* THE TASK *
Each line from the one that holds "Android programiranje (179, 1381)" to the end of the records is to be retyped exactly. Pictures are not part of the copy.

* MATERIAL FOR THIS EXERCISE *
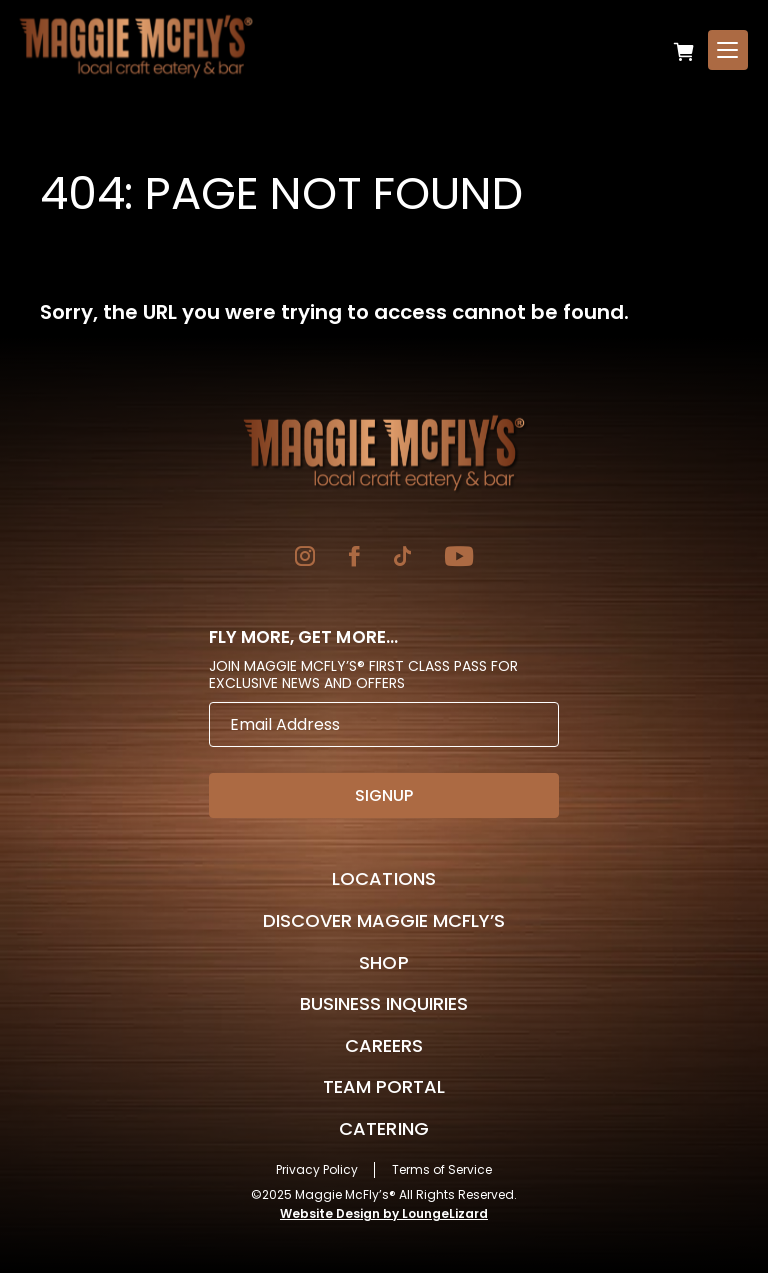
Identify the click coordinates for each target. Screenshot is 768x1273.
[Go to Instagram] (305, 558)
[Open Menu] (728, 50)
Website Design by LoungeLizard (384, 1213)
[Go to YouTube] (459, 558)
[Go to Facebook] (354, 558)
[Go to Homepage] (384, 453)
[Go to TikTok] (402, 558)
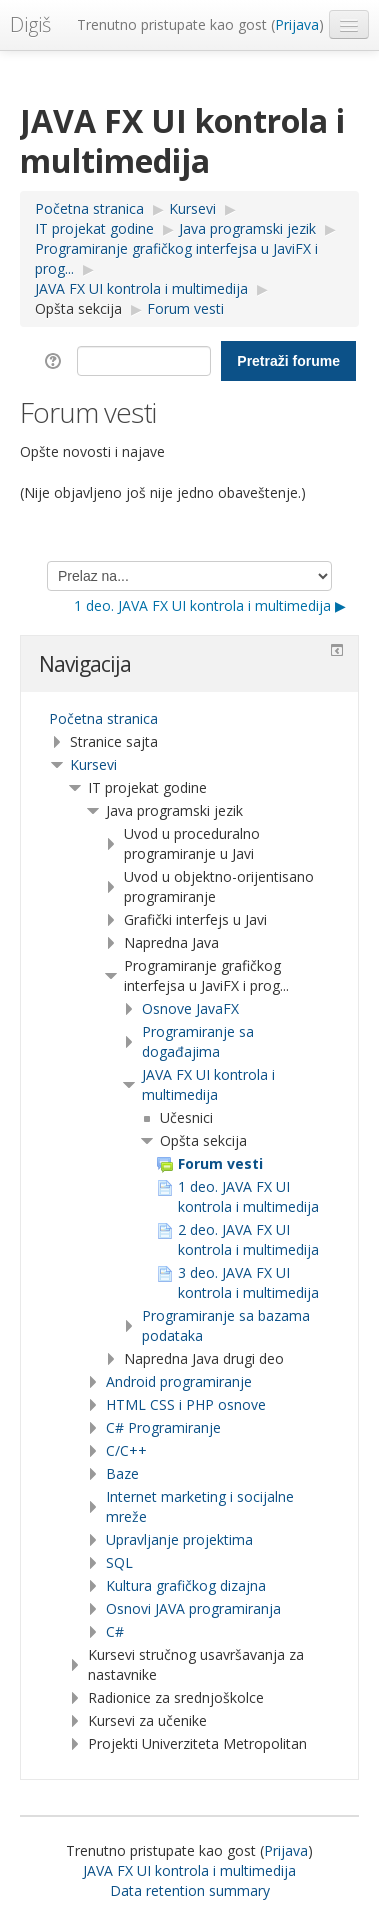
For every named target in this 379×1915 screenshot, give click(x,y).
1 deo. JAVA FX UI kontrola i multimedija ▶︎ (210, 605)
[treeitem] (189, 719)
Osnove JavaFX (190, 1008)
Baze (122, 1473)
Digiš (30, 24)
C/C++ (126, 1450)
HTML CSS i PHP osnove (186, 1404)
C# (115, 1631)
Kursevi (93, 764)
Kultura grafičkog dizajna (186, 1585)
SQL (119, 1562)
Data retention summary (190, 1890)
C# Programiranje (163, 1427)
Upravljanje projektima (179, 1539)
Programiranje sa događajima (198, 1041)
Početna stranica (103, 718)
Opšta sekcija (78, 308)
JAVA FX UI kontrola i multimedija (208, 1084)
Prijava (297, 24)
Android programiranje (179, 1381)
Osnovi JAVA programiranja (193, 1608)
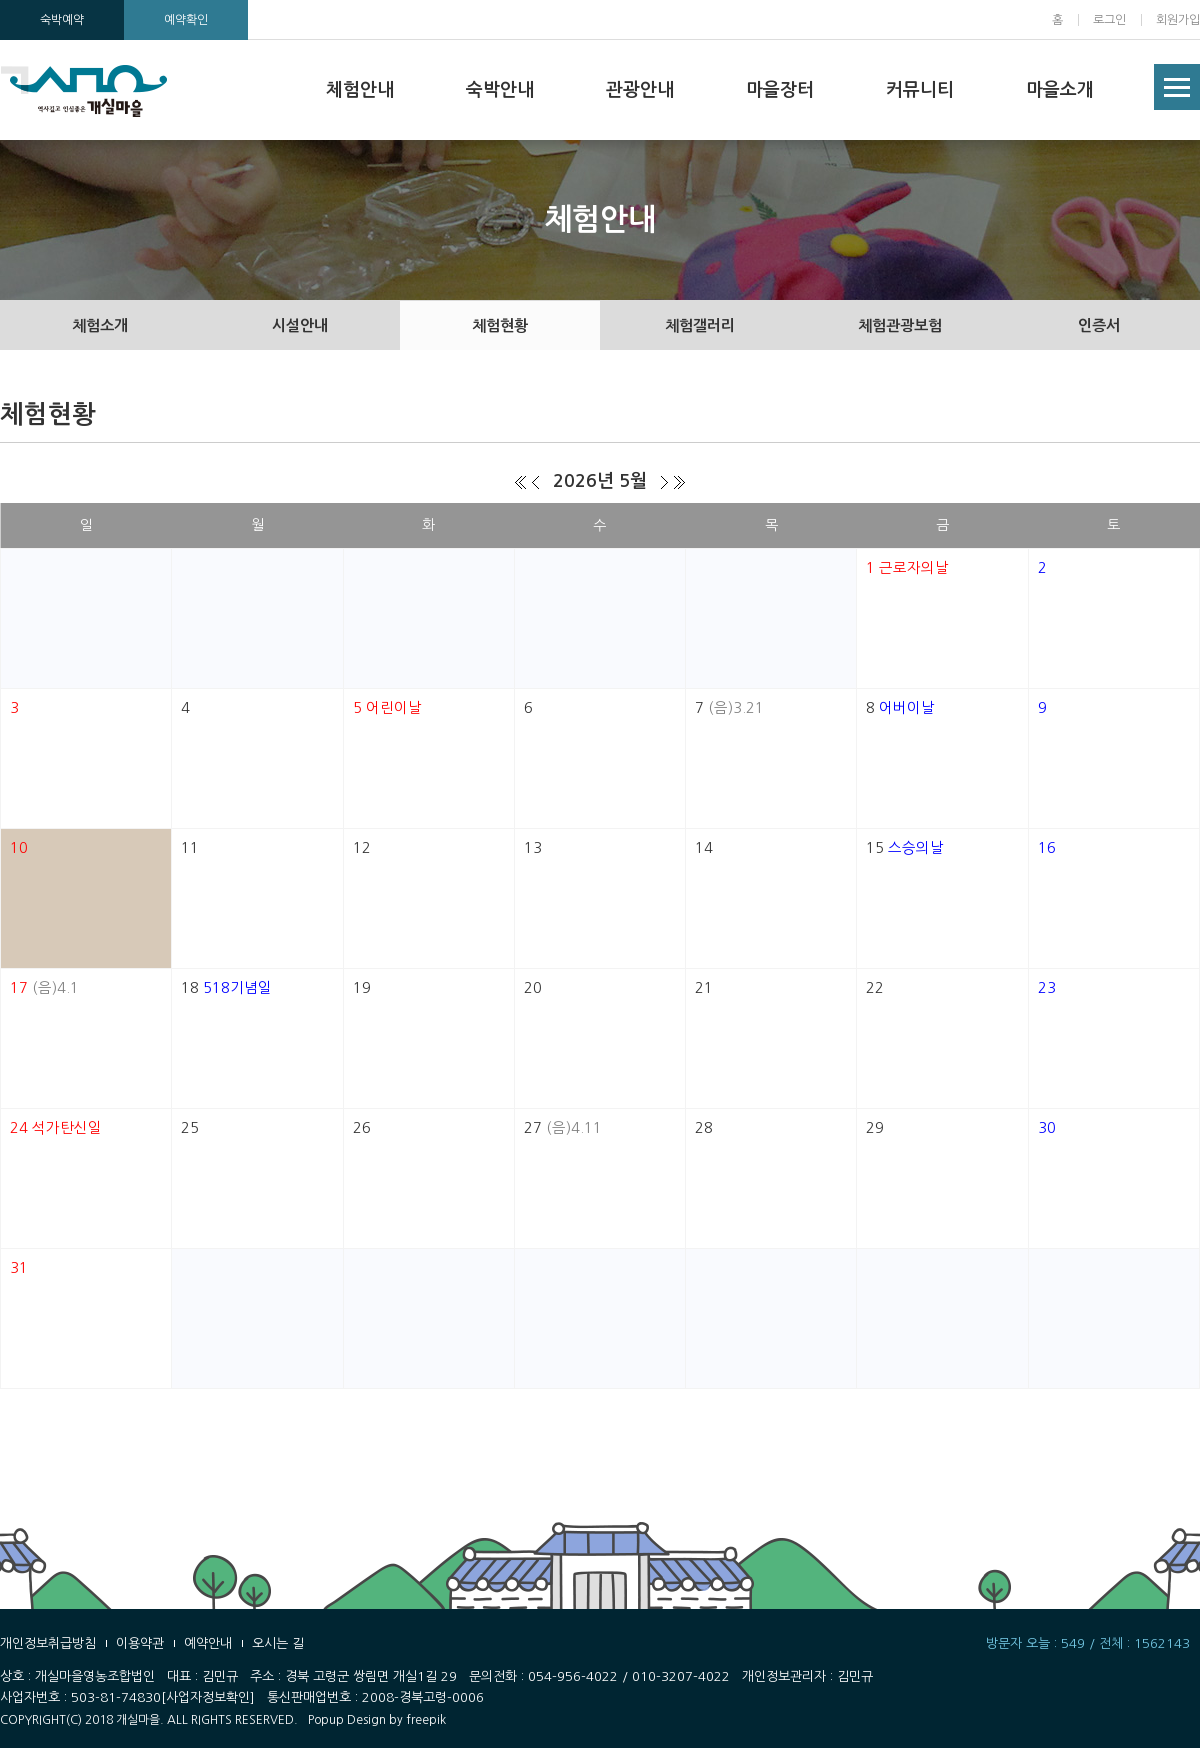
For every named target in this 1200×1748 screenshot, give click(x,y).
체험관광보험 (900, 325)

* ANSWER TO THIS TASK *
Android programiranje (179, 1381)
Osnovi JAVA programiranja (193, 1608)
For every named target in this 1200×1748 screenshot, give click(x,y).
체험관광보험 (900, 325)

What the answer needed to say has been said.